親しい四人だけで開く「お茶会」の席に、突如もたらされた爆弾発言。私だけでなく、ミシェル様もネルファ様も動きを止めた。リーシャ様はアーリエ王国の第三王子、セルヴァーン様との婚約話が正式にまとまったばかりなのだ。
「あの、お相手はやっぱり」
「ええ、もちろんセルヴァですわ!」
「まぁ! おめでたいことですわね!」
「セルヴァーン様なら、きっと大切にしてくださいますわ!」
リーシャ様と長年の友人である二人は、それぞれに祝福の言葉を口にしつつも、その表情はどこか不安げだった。
結婚前に子供ができることは、この国の貴族社会では非難されがちだ。無計画に子を成すこと自体「まるで平民のよう」と
「今はまだ、四人の秘密にして下さいます?」
「もちろんですわ!」
「それがこのお茶会のルールですもの!」
厚い友情で結ばれている三人が、即座に堅く手を握り合った。慌ててそっと手を添えると、迎え入れるように強く握られた。
元平民の私にも、三人は本当によくしてくれる。だからこそ申し訳ない気持ちだった。素直に祝福できない自分に気付いたからだ。
無邪気に喜べるリーシャ様が、心の底から羨ましい。
魔法使いである私には、この話題はあまりに重すぎる。
私にはナリクという婚約者がいる。リーシャ様の幼馴染で、魔法使い養成所時代の同級生だ。
貴族のナリクと平民の私は、養成所を卒業した後も交際を続けていた。身分違いの恋を成就させるため、私は雇い主であるファリアッソ辺境伯の養女となった。その話を進める際、ナリクは跡取りのいない辺境伯へ「自分が婿に入って跡を継ぐ」という約束をした。

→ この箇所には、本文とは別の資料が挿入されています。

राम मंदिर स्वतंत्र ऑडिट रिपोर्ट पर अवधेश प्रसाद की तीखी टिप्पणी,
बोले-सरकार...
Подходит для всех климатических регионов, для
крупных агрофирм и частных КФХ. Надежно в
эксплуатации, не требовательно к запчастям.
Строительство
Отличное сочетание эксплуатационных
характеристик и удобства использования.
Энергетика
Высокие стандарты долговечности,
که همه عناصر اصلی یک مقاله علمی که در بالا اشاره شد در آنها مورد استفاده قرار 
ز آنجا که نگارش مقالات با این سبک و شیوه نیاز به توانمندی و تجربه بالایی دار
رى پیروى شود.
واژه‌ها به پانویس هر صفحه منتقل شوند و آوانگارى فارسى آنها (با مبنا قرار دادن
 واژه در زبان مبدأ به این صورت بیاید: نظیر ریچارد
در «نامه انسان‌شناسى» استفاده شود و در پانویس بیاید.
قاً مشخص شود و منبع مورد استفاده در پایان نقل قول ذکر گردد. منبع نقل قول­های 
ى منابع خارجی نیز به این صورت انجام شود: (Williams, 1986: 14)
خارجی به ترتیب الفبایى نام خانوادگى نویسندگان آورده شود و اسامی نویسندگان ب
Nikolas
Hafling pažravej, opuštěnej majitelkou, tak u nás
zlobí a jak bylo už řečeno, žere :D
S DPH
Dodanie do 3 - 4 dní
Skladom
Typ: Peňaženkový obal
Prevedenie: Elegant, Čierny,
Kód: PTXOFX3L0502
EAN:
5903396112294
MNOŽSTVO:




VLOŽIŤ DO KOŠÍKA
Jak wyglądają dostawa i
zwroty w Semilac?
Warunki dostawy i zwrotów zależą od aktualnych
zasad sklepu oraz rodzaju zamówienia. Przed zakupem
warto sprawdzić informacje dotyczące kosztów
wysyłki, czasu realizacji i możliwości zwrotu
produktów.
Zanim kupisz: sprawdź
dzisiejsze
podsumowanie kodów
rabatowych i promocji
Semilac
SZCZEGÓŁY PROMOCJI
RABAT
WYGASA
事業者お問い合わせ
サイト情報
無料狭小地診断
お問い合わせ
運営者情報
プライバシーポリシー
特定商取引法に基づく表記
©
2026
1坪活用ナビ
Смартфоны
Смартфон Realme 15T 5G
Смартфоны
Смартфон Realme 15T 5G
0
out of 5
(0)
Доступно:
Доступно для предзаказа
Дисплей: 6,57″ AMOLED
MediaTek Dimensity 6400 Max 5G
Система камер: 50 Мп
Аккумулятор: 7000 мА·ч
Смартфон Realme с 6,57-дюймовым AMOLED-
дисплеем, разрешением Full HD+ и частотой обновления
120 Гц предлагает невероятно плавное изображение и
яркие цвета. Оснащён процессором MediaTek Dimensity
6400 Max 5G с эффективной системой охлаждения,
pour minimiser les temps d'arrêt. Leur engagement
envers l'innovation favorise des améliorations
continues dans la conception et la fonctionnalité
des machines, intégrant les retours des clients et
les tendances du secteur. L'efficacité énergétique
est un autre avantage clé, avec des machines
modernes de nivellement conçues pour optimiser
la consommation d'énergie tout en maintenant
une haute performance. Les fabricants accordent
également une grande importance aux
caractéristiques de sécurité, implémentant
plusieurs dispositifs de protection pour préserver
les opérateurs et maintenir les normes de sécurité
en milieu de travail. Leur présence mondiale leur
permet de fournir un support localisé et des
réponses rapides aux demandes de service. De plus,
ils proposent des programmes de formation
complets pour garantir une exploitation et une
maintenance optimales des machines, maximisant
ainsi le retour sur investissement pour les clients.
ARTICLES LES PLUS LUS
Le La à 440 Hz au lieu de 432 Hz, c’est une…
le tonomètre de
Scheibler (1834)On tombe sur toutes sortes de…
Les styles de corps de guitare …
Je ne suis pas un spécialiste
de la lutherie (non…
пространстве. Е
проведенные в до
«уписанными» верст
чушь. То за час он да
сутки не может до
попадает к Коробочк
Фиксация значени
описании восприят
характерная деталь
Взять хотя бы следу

ナリクを次期当主とするからには、いずれ私たちは子を儲けなければならない。そのことがひどく悩ましかった。魔力持ちの女性が妊娠すると、魔力を胎児に吸われてしまう可能性があるのだ。魔力は一旦枯渇すると、もう二度と回復することはない。万が一そうなれば、もちろん魔法使いではいられなくなってしまう。
私は光の精霊と相性が良く、治癒魔法を得意としていて、大病や大怪我をした領民は私のところにやってくる。もしも私が魔力を失えば、誰がその代わりをしてくれるというのだろうか――いつかその日が来ると覚悟していても、こうして身近な話題として聞かされてしまうと、それは決して「遠くない未来」なのだと思い知らされるようだった。
お茶会から一週間ほどが経った日の満月の夜、私はナリクから「野外デート」に誘われた。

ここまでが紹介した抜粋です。